Rensselaer, GE Research, Cleerly, and Cornell Partner With NIH To Improve Cardiac CT Diagnosis

$3.7 million NIH grant supports AI developments to improve accuracy of diagnosis and reduce need for patients to undergo more costly and invasive procedures

Heart disease is the leading cause of death worldwide for men and women. The most common type of heart disease, coronary artery disease, is caused when plaque builds up along the walls of arteries that carry blood to the heart. It is often diagnosed through a cardiac computed tomography (CT) scan, which shows doctors if arteries are narrowing.

With the support of a $3.7 million grant from the National Institutes of Health’s (NIH) National Heart, Lung, and Blood Institute, an academic-industrial collaboration between General Electric Research, Rensselaer Polytechnic Institute, Cleerly, and Weill Cornell Medicine will develop cutting-edge techniques for removing the appearance of blurry images — known as blooming artifacts — from cardiac CT scans to improve the accuracy of cardiac diagnosis and prevent patients from having to undergo costly and invasive procedures.

“These cardiac CT blooming artifacts are one of the major challenges in the CT field,” said Ge Wang, an endowed chair professor of biomedical engineering, the director of the Biomedical Imaging Center, and a member of the Center for Biotechnology and Interdisciplinary Studies (CBIS) at Rensselaer. “We have a great opportunity to redefine state-of-the-art CT technology through this NIH-funded project.”

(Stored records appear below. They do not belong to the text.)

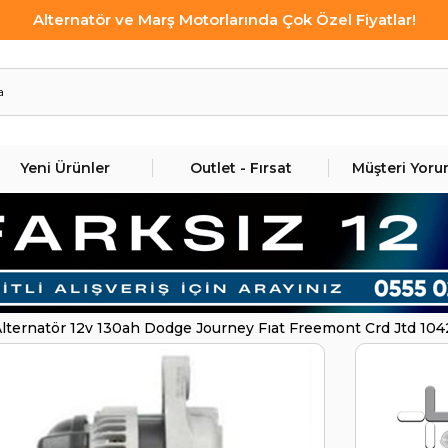
Alternatör ve Marş Motorlarında Çok Özel Fiyatlar!
Yeni Ürünler
Outlet - Fırsat
Müşteri Yoru
lternatör 12v 130ah Dodge Journey Fıat Freemont Crd Jtd 104
1042101840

The goal of this research is to use innovations in artificial intelligence to remove blooming artifacts from images without having to redesign current CT hardware. To that end, the Rensselaer and GE Research teams will design deep learning algorithms capable of optimizing image quality and diagnostic performance.

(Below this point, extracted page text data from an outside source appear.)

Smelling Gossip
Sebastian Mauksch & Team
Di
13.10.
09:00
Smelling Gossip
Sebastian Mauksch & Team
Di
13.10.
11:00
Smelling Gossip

“This project is a wonderful example of how a multidisciplinary meeting of the minds will turn CT imaging into an even more powerful diagnostic tool for cardiac care,” said Bruno De Man, GE Research’s technology manager for radiation imaging and the contact principal investigator for this program. “It combines CT experts at GE Research, RPI’s expertise in deep learning algorithms, and clinical thought leaders at Cleerly and Weill Cornell Medical School.”

De Man and Wang and their teams have been collaborating on medical imaging for over a decade and are among the best in the world in the area of deep learning and tomographic reconstruction. For this project, they are partnering with an outstanding clinical research team, led by Dr. James Min from Cleerly and Dr. Fay Lin from Weill Cornell Medicine. The clinical team will collect data from more than 100 patients with coronary artery disease using both CT and intravascular ultrasound, which will be used to demonstrate the effectiveness of the new imaging methods.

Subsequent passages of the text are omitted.